My piles of organic material have been frozen solid, doing just about nothing it seems.
I collect 5-12 gallons of coffee grounds from a nearby Starbucks and Pour Cleveland, a local pour-over coffee shop. Even though I am not a fan of Starbucks coffee or ubiquity, their grounds are much easier to deal with and the employees in downtown Cleveland are super friendly. Starbucks filters are big pieces of paper that are really well beat up by the time they give them to me – they’re nice and easy to chop up with my delightful Fokin Hoe.
Pour overs on the other hand are a total pain. The whole filter doesn’t get wet, there’s a MUCH higher paper to coffee ratio, and there are many more of them and they’re much smaller and more difficult to chop up.
I was really hoping to find some nicely composted material deep inside this pile, but even a foot in it’s all just cold coffee grounds. Dang cold!
Rabbit suggests that I get a soil test done so we can see if there are any real improvements in the soil as I go along with this permaculture scheme. The Cuyahoga County extension office suggested sending my sample to the U Mass Amherst soil lab, so I looked up their directions and followed them:
I stuck sticks around the back yard in locations as random as I could muster. I really have no idea if there are different soil zones in my yard. This is part of the observation phase of Permaculture I didn’t really do, so I’m pretending it’s all the same.
When I jammed my spade in about 6″ deep as prescribed, it was a really wonderful surprise to find worms in almost every shovel-full.
There were a few spots where I hit a rock. My next door neighbor tells me the driveway used to go all the way back to the end of the yard where there was a garage which was torn down probably 15 years ago. Hitting rocks didn’t always happen in this area, but did sometimes.
I bagged it up this morning and sent it off, asking for the soil organic matter test for an extra $5 and their amendment recommendations for mixed garden vegetables, blueberries, and trees and vines.
Permaculture for thousandaires!?
When I made my hugul beds I was stupid. I didn’t dig trenches for two of them, and the one I did dig a trench for was probably too shallow and small. When making a hugul bed next time I will consider the volume of soil I’ll potentially need to actually cover the surface of the hugul bed.
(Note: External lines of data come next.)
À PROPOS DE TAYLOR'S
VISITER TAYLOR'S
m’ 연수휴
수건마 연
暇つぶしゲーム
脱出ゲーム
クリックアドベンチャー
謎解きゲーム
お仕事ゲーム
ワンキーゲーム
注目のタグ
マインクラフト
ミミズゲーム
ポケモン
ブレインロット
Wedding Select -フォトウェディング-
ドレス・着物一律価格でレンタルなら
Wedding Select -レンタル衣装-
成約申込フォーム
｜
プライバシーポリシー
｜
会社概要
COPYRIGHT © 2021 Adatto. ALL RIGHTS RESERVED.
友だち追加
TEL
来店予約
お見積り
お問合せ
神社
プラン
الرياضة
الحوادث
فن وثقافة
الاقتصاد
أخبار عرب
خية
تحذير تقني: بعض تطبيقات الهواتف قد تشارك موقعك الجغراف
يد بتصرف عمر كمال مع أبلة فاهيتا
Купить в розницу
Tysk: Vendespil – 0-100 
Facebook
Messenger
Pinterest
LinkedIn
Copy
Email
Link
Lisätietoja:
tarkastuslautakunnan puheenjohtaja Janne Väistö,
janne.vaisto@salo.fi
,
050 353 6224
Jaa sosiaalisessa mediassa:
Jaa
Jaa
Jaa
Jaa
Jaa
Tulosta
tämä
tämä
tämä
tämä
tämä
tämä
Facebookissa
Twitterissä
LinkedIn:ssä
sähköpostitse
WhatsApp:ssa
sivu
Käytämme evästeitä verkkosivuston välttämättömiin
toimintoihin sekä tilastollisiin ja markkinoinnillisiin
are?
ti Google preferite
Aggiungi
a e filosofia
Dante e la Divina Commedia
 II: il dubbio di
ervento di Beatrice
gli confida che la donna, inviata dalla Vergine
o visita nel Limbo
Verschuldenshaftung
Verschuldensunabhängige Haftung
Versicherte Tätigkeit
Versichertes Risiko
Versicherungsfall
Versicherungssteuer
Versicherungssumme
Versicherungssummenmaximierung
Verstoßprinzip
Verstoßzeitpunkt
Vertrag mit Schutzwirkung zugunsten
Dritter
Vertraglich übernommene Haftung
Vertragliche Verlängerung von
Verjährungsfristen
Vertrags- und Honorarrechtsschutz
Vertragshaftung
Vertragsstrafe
Imagining that I want 6″ of coverage over the entire thing it seems I would need
5.7(diagonal)*15(length)*.5(half a foot deep)*2(both big sides) + 3.5(half base)*4.5(height)*.5(half a foot deep)*2(both short sides) = 101.25 cubic feet of soil = 3.74 cubic yards of soil
This would mean I’d need to dig about a foot deep over the whole area of the bed to have enough soil (15’*7’*1’=105 cubic feet).
I have three beds about this size. The material I dug out for one of them is mixed with my earlier compost pile which, despite my turning, is not really ready. I need about (3.74*3) 11.25 cubic yards of soil. Kurtz Brothers, a local composting company sells “all-purpose top soil” for $26/cubic yard + $58 delivery fee which with tax comes out to about $375.
Should I move the beds and dig? Shell out the big bucks for soil? Dig somewhere else?